Saved entries:

%%

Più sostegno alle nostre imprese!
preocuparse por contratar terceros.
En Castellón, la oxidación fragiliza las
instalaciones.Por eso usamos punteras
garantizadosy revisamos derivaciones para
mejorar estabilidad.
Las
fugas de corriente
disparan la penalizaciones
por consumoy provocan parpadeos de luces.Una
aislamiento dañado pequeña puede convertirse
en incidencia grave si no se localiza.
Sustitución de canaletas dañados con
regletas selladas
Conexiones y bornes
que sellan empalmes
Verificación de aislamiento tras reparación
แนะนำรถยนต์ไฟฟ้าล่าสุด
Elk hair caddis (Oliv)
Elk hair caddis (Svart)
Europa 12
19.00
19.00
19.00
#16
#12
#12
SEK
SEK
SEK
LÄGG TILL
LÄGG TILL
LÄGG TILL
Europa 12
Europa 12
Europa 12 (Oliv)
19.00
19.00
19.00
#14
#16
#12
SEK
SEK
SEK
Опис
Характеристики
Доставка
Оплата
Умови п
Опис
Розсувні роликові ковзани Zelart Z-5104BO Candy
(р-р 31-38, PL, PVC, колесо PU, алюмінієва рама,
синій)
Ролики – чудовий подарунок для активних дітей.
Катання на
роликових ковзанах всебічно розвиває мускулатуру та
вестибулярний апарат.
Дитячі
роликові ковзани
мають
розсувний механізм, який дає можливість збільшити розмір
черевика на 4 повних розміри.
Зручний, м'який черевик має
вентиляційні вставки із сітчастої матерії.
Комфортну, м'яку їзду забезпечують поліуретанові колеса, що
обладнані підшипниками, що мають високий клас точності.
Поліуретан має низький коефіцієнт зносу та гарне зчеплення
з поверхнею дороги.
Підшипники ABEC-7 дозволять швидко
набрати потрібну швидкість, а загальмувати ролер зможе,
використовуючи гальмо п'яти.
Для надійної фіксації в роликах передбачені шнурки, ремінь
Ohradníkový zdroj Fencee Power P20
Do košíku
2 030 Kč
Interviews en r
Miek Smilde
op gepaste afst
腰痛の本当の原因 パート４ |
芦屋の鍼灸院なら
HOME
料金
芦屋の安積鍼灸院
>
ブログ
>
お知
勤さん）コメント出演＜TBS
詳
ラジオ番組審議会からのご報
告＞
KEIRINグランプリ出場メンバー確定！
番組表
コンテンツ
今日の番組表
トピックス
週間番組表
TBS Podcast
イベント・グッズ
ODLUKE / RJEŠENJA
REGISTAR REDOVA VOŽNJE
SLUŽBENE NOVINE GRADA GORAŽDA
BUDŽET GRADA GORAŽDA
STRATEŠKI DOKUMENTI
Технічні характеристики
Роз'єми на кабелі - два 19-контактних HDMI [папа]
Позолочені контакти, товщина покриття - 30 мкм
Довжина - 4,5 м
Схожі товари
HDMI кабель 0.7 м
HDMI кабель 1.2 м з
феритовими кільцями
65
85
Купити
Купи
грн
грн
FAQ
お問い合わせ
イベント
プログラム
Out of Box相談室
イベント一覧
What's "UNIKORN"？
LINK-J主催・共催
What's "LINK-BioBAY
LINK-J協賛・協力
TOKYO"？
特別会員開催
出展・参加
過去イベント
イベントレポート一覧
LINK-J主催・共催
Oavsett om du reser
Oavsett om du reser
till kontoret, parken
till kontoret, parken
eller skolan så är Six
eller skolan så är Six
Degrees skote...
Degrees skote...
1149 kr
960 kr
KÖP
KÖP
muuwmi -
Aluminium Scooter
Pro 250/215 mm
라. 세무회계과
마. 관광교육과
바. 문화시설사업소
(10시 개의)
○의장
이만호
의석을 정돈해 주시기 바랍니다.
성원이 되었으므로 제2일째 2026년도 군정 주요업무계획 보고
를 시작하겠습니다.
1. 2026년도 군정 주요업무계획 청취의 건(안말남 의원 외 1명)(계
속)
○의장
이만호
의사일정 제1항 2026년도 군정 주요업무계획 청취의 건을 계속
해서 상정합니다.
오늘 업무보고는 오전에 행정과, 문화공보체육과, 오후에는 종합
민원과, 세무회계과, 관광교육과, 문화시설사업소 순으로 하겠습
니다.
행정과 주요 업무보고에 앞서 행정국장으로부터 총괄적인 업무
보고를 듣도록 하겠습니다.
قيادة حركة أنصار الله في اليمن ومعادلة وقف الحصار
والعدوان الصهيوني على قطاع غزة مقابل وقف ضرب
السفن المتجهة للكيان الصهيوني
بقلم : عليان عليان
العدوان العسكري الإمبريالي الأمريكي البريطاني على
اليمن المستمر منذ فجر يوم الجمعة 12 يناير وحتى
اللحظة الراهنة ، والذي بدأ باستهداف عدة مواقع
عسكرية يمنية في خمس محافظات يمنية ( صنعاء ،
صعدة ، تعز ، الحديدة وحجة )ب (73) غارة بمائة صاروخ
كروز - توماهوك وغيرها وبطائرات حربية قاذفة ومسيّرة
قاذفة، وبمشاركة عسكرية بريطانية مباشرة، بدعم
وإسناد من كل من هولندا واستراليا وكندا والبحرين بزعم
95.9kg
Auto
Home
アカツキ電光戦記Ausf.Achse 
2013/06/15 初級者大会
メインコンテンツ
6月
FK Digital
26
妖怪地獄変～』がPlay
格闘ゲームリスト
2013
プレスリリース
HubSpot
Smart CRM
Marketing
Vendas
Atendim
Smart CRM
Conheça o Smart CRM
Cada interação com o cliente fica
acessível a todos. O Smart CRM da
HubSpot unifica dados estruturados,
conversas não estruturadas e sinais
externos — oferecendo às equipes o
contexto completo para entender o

%%

* WHAT THE TASK ASKS *
Determine how many lines in the data include the word "주요업무계획". Answer with that number alone.

* WRITTEN RESPONSE *
3